Glial fibrillary acidic protein (GFAP) is a M(r) 50,000 intracytoplasmic filamentous
protein that constitutes a portion of, and is specific for the cytoskeleton of the astrocyte. GFAP appears to stabilize the astrocyte's cytoskeleton, and helps maintain normal astrocyte cell shape through complex interactions between it and the nuclear and plasma membranes. A critical observation from histopathological studies is that there is progressive loss of GFAP expression with increasing astrocytic
anaplasia. To determine how GFAP expression affects human malignant
astrocytoma cells that are GFAP-deficient, we have stably transfected GFAP-negative SF-126 human
astrocytoma cells with a eukaryotic expression vector into which a
complementary DNA for the entire coding sequence of the
human GFAP protein has been inserted. Positive transformants were selected for
neomycin resistance, and GFAP-positive
astrocytoma cells have been identified by indirect immunofluorescence using anti-GFAP
antibodies.
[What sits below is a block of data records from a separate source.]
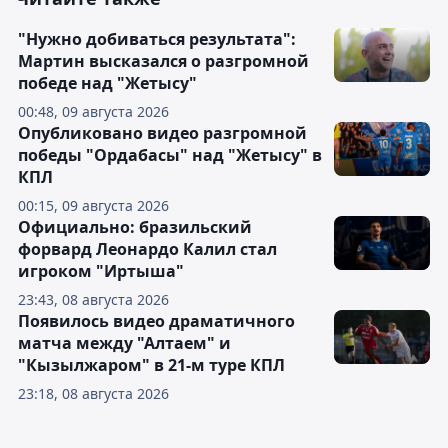
"Нужно добиваться результата":
Мартин высказался о разгромной
победе над "Жетысу"
00:48, 09 августа 2026
Опубликовано видео разгромной
победы "Ордабасы" над "Жетысу" в
КПЛ
00:15, 09 августа 2026
Официально: бразильский
форвард Леонардо Калил стал
игроком "Иртыша"
23:43, 08 августа 2026
Появилось видео драматичного
матча между "Алтаем" и
"Кызылжаром" в 21-м туре КПЛ
23:18, 08 августа 2026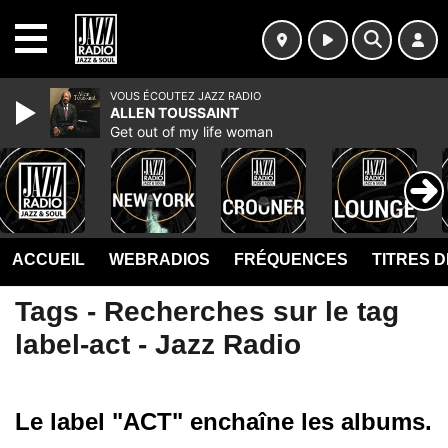
MENU
VOUS ÉCOUTEZ JAZZ RADIO
ALLEN TOUSSAINT
Get out of my life woman
ACCUEIL
WEBRADIOS
FRÉQUENCES
TITRES 
Tags - Recherches sur le tag
label-act - Jazz Radio
Le label "ACT" enchaîne les albums.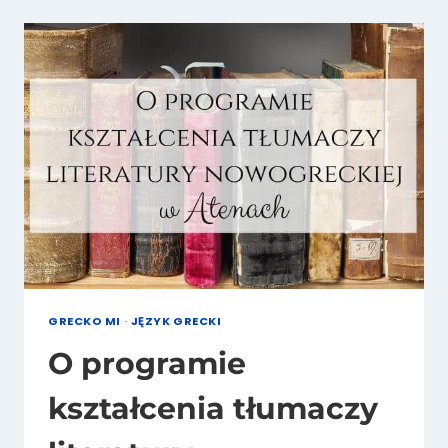
GRECKO MI
·
JĘZYK GRECKI
O programie
kształcenia tłumaczy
Upon successful transfection, 5 stably transfected SF-126
astrocytoma cell clones were selected that produced GFAP, formed elongated processes in cell culture, and demonstrated decreased proliferation in a tritiated
thymidine uptake assay when compared to the control. In addition, the 5
astrocytoma cell clones demonstrated marked reduction in the number and growth of colonies in soft
agar when compared to the control. Southern analysis revealed extra copies of the GFAP
complementary DNA that had become integrated into the SF-126
astrocytoma cell genome. Northern analysis revealed variable expression of a 3.5-kilobase GFAP
mRNA transcript among the 5 cell clones. The amount of GFAP
mRNA expression and immunoreactivity by the stably transfected SF-126
astrocytoma cell clones was found to correlate inversely with
astrocytoma proliferation and growth in soft
agar. The restoration of GFAP expression to GFAP-negative human
astrocytoma cells has affected
tumor cell morphology, proliferation, and growth in soft
agar in this experimental cell system.